7 Margin Leakage Examples That Cost Distributors Real Money
Real margin leakage examples from distribution and manufacturing companies. See the exact numbers, root causes, and dollar impact of hidden profit loss.
Margin leakage is the gap between the profit margin a company expects to earn and the margin it actually collects after all discounts, rebates, freight costs, and off-invoice deductions are accounted for. In distribution and manufacturing, this gap averages 2-5 percentage points of revenue, and most companies don't know it exists until they look at transaction-level data.
That sounds abstract. So here are seven real-world examples of how margin leaks, with specific numbers, root causes, and the dollar impact on each business.
If you want the full framework for finding and fixing these problems, start with our margin leakage guide.

Why Margin Leakage is Hard to Spot
Before the examples, it's worth understanding why these problems persist at companies that have competent finance teams and functioning ERPs.
Margin leakage doesn't show up in aggregate reporting. A distributor running a 24% gross margin might look healthy at the P&L level. But when you break that down to the transaction level and account for every off-invoice cost, you might find that 30% of transactions run below 15% pocket margin and 8% of transactions are actually underwater.
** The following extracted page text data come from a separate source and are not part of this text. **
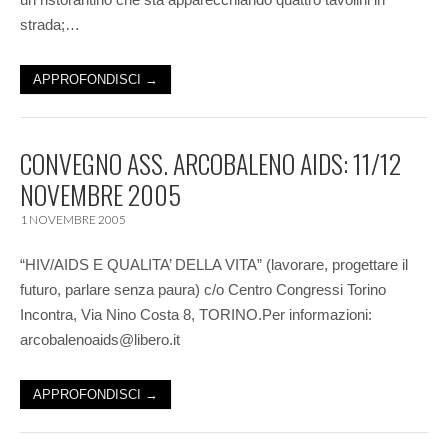
strada;…
APPROFONDISCI →
CONVEGNO ASS. ARCOBALENO AIDS: 11/12
NOVEMBRE 2005
1 NOVEMBRE 2005
“HIV/AIDS E QUALITA’ DELLA VITA” (lavorare, progettare il
futuro, parlare senza paura) c/o Centro Congressi Torino
Incontra, Via Nino Costa 8, TORINO.Per informazioni:
arcobalenoaids@libero.it
APPROFONDISCI →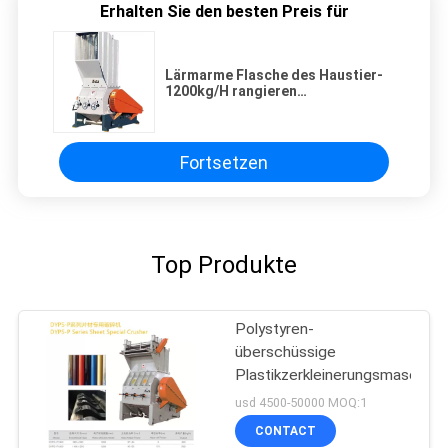
Erhalten Sie den besten Preis für
Lärmarme Flasche des Haustier-
1200kg/H rangieren
überschüssige
Plastikzerkleinerungsmaschinen-
Maschine aus
Fortsetzen
Top Produkte
Polystyren-
überschüssige
Plastikzerkleinerungsmaschine
usd 4500-50000 MOQ:1
CONTACT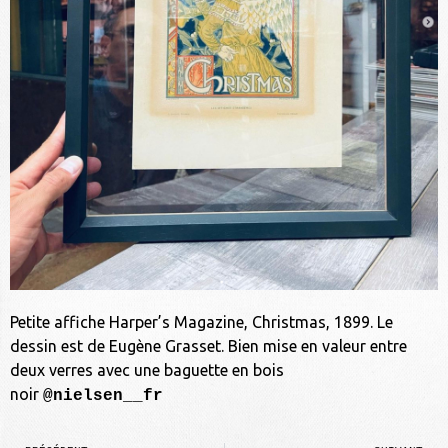
Petite affiche Harper’s Magazine, Christmas, 1899. Le
dessin est de Eugène Grasset. Bien mise en valeur entre
deux verres avec une baguette en bois
noir
@nielsen__fr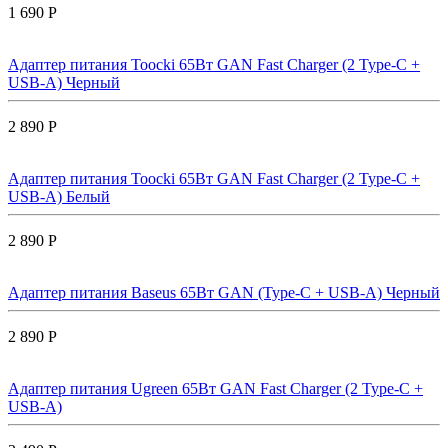
1 690 Р
Адаптер питания Toocki 65Вт GAN Fast Charger (2 Type-C +
USB-A) Черный
2 890 Р
Адаптер питания Toocki 65Вт GAN Fast Charger (2 Type-C +
USB-A) Белый
2 890 Р
Адаптер питания Baseus 65Вт GAN (Type-C + USB-A) Черный
2 890 Р
Адаптер питания Ugreen 65Вт GAN Fast Charger (2 Type-C +
USB-A)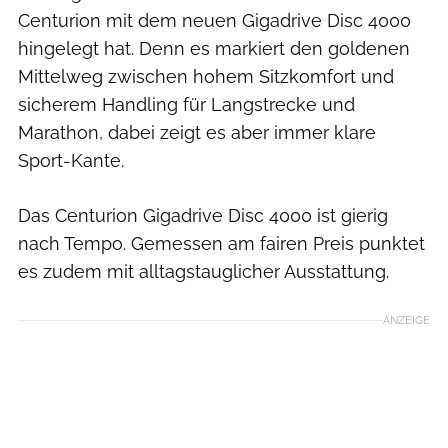
Centurion mit dem neuen Gigadrive Disc 4000
hingelegt hat. Denn es markiert den goldenen
Mittelweg zwischen hohem Sitzkomfort und
sicherem Handling für Langstrecke und
Marathon, dabei zeigt es aber immer klare
Sport-Kante.
Das Centurion Gigadrive Disc 4000 ist gierig
nach Tempo. Gemessen am fairen Preis punktet
es zudem mit alltagstauglicher Ausstattung.
ANZEIGE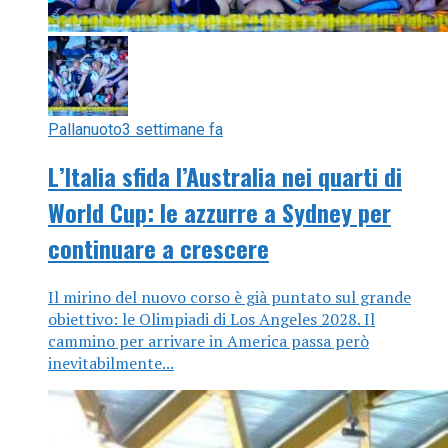
Pallanuoto
3 settimane fa
L’Italia sfida l’Australia nei quarti di
World Cup: le azzurre a Sydney per
continuare a crescere
Il mirino del nuovo corso è già puntato sul grande
obiettivo: le Olimpiadi di Los Angeles 2028. Il
cammino per arrivare in America passa però
inevitabilmente...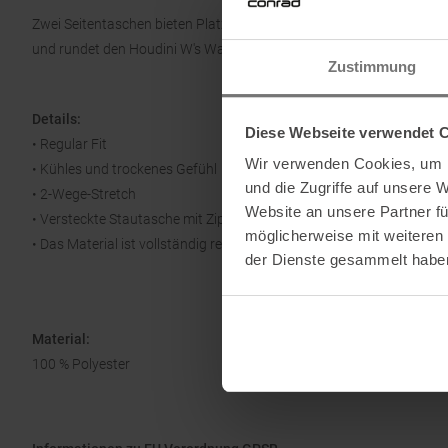
Zwei Seitentaschen bieten Platz für das Nötigste und eine versteck
und rundet den Houdini W's Walkabout Rock praktisch ab.
Zustimmung
Details:
Diese Webseite verwendet 
• Regular Fit
Wir verwenden Cookies, um I
• Kühles und trockenes Gefühl
und die Zugriffe auf unsere 
• 2-Wege-Stretch
Website an unsere Partner fü
• Versteckte Stautasche mit Zip
möglicherweise mit weiteren
• Das Material ist vollständig recycelt und wiederverwertbar
der Dienste gesammelt habe
Material:
100 % Polyester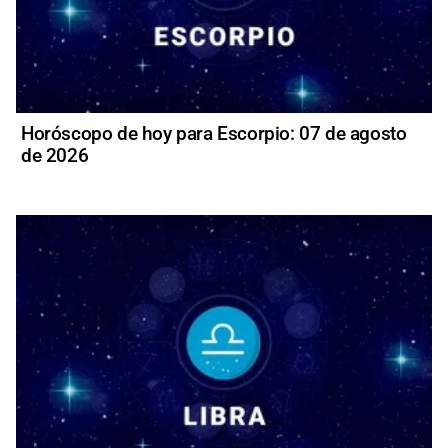
Horóscopo de hoy para Escorpio: 07 de agosto
de 2026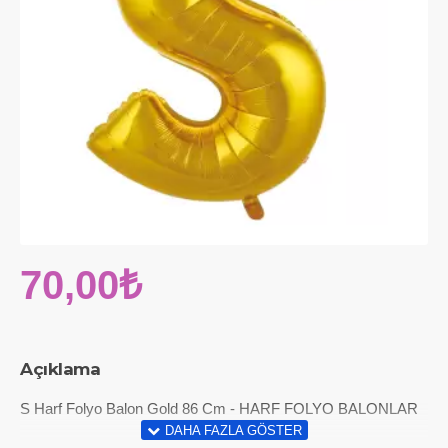
70,00₺
Açıklama
S Harf Folyo Balon Gold 86 Cm - HARF FOLYO BALONLAR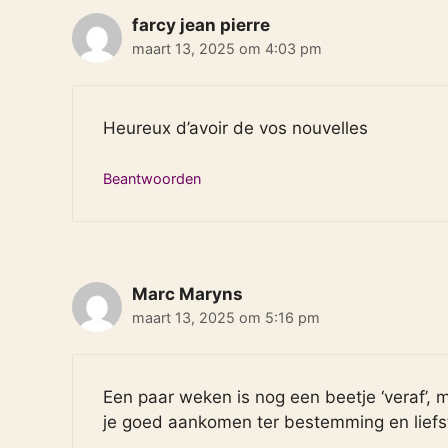
farcy jean pierre
maart 13, 2025 om 4:03 pm
Heureux d’avoir de vos nouvelles
Beantwoorden
Marc Maryns
maart 13, 2025 om 5:16 pm
Een paar weken is nog een beetje ‘veraf’
je goed aankomen ter bestemming en lief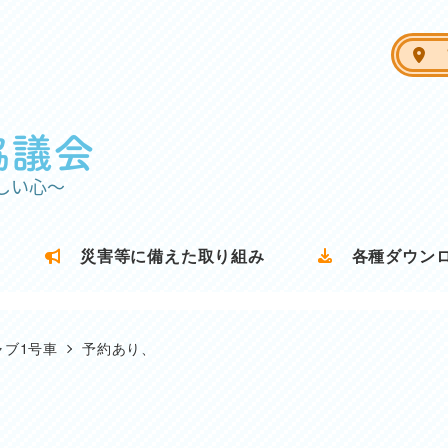
ア
災害等に備えた取り組み
各種ダウン
ャブ1号車
予約あり、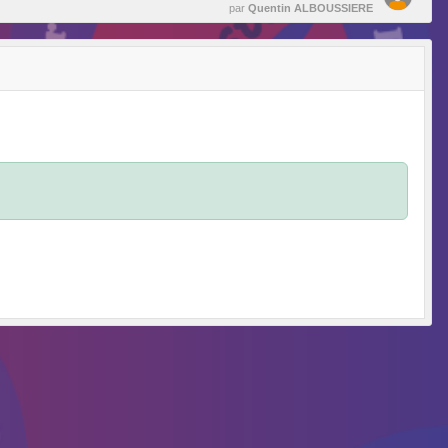
par
Quentin ALBOUSSIERE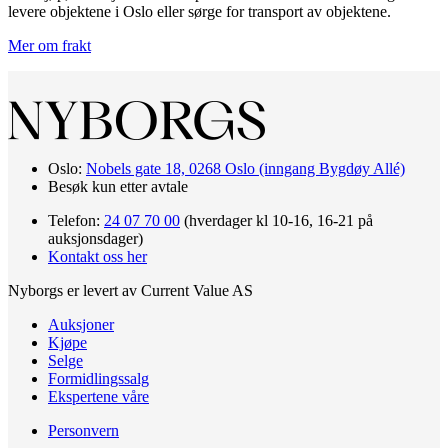
levere objektene i Oslo eller sørge for transport av objektene.
Mer om frakt
Oslo:
Nobels gate 18, 0268 Oslo (inngang Bygdøy Allé)
Besøk kun etter avtale
Telefon:
24 07 70 00
(hverdager kl 10-16, 16-21 på
auksjonsdager)
Kontakt oss her
Nyborgs er levert av Current Value AS
Auksjoner
Kjøpe
Selge
Formidlingssalg
Ekspertene våre
Personvern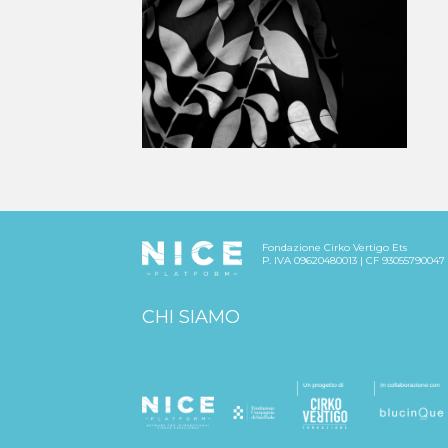
Fondazione Cirko Vertigo Ets
P. IVA 09620480013 | CF 93055790047
CHI SIAMO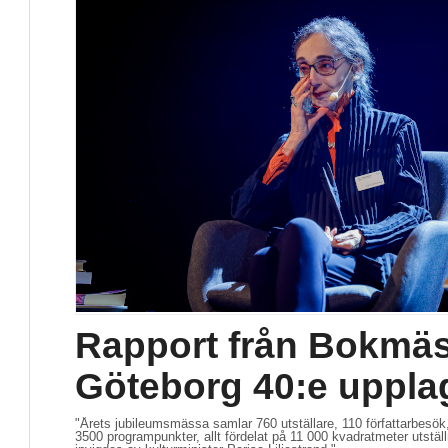
Rapport från Bokmäs
Göteborg 40:e uppla
"Årets jubileumsmässa samlar 760 utställare, 110 författarbesök
3500 programpunkter, allt fördelat på 11 000 kvadratmeter utstä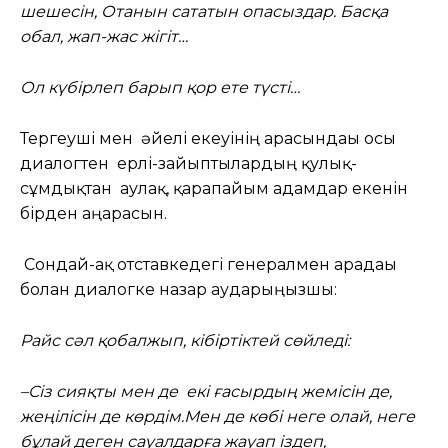
шешесін, Отанын сататын опасыздар. Басқа
обал, жап-жас жігіт…
Ол күбірлеп барып қор ете түсті…
Тергеуші мен әйелі екеуінің арасындағы осы
диалогтен ерлі-зайыптылардың қулық-
сұмдықтан аулақ, қарапайым адамдар екенін
бірден аңғарасын.
Сондай-ақ отставкедегі генералмен арадағы
болған диалогке назар аударыңызшы:
Райс сәл қобалжып, кібіртіктей сөйледі:
–Сіз сияқты мен де екі ғасырдың жемісін де,
жеңілісін де көрдім.Мен де көбі неге олай, неге
бұлай деген сауалдарға жауап іздеп,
McKinsey's research on the power of pricing found that off-invoice price leakages average 16.3% of the standard list price. These costs are scattered across accounting codes, buried in AP, or tracked in spreadsheets that nobody reconciles against sales data.
The examples below all share a common trait: the leakage was invisible in the company's standard reports. It only appeared when someone pulled transaction-level data and looked at what actually happened on individual orders.
Example 1: The Freight Absorption Blind Spot
A regional electrical distributor ($65M revenue, 12,000 SKUs, 14 branches) gave sales reps authority to waive freight charges on orders over $500. The intent was to match competitors on large orders. In practice, reps were waiving freight on 72% of all outbound shipments, including small orders they bundled together to cross the threshold.
| Metric | Value |
|---|---|
| Total annual freight cost | $2.1M |
| Freight recovered from customers | $1.05M |
| Freight absorbed by company | $1.05M |
| Freight recovery rate | 50% |
| Industry benchmark recovery rate | 70-80% |
| Annual margin leakage from freight | $420K-$630K |
The company's ERP tracked freight as a line item on invoices where it was charged. But it didn't flag the absence of freight charges. Nobody was looking at what wasn't there.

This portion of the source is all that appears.